The Stylist Census has shown there’s a group of you who do everything to excess
Words: Kate Spicer
Photography: Ellen Von Unwerth
I knew I shouldn’t take on this commission. When Stylist rang I was in the middle of an over-adventurous piece for a newspaper. It would take me all week and involve making phone calls to New York at 2am. Of course, I said yes anyway. I imagined having a quiet week and promptly went to the reopening of the Electric (cinema and diner) in Notting Hill and had an ill-advised Corpse Reviver cocktail on my way out at a sensible 10pm. I somehow managed to pop back in again. I left again at a less clever hour, having agreed to host a few events for someone.
I’ve always been like this. When I first arrived in London as a student, I bought a £10 bike. I pedalled it from my halls on the King’s Road to the Strand every day. It was fun, cheap, kept me fit and helped my thighs look good in cycling shorts, which were smoking hot clubwear in 1988. I would wear them with Fila trainers when I went out. It was the early days of raving and acid house, and I realised that the healthier I was, the longer I could keep going at night and still get to college in, roughly, one piece the next morning.
Yup, I got a lot of bang from that ten buck bike. It taught me something – and not just that riding it home past parked cars drunk at night often left scratch marks on parked vehicles. (Oops.) I discovered how much I liked adrenaline and endorphins, the feelgood chemicals released in the body when I rode fast and reckless. The highs are more sober now, but the adrenaline still drives me on, and on, and on.
In polite circles it’s called a portfolio lifestyle, which sounds sensible and considered. The description ‘extremist’ is more accurate. The extreme life is an entity in itself. Racing from one project to the next is a buzz and an addictive one. It ensures you get through life without missing opportunities. Ish.
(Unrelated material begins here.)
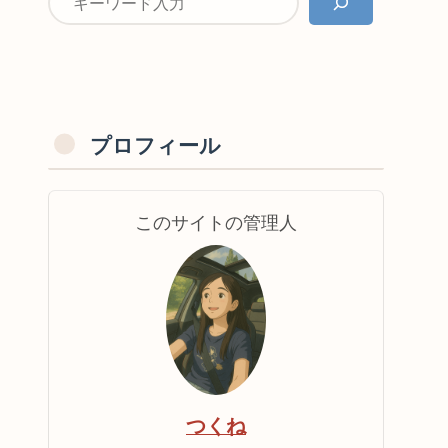
プロフィール
このサイトの管理人
つくね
And it seems a select few of you know precisely what I mean; the Stylist Census uncovered a rare but definite breed of women who do everything to excess: at work and in their social life. It found that 13.3% of women who drink over 15 units a week also take part in five or six sessions of sport a week. Not only that, 6.3% of the women who do drink heavily earn over £80K – as do 6.7% of the sport fanatics – painting a picture of a small group of high achievers, with up-at-dawn work ethics, party-till-dusk social lives and a demanding training schedule in-between. No doubt they also submit work to their Open University professor as they travel between the gym and their highpowered jobs and, later, that new club you haven’t heard of – yet.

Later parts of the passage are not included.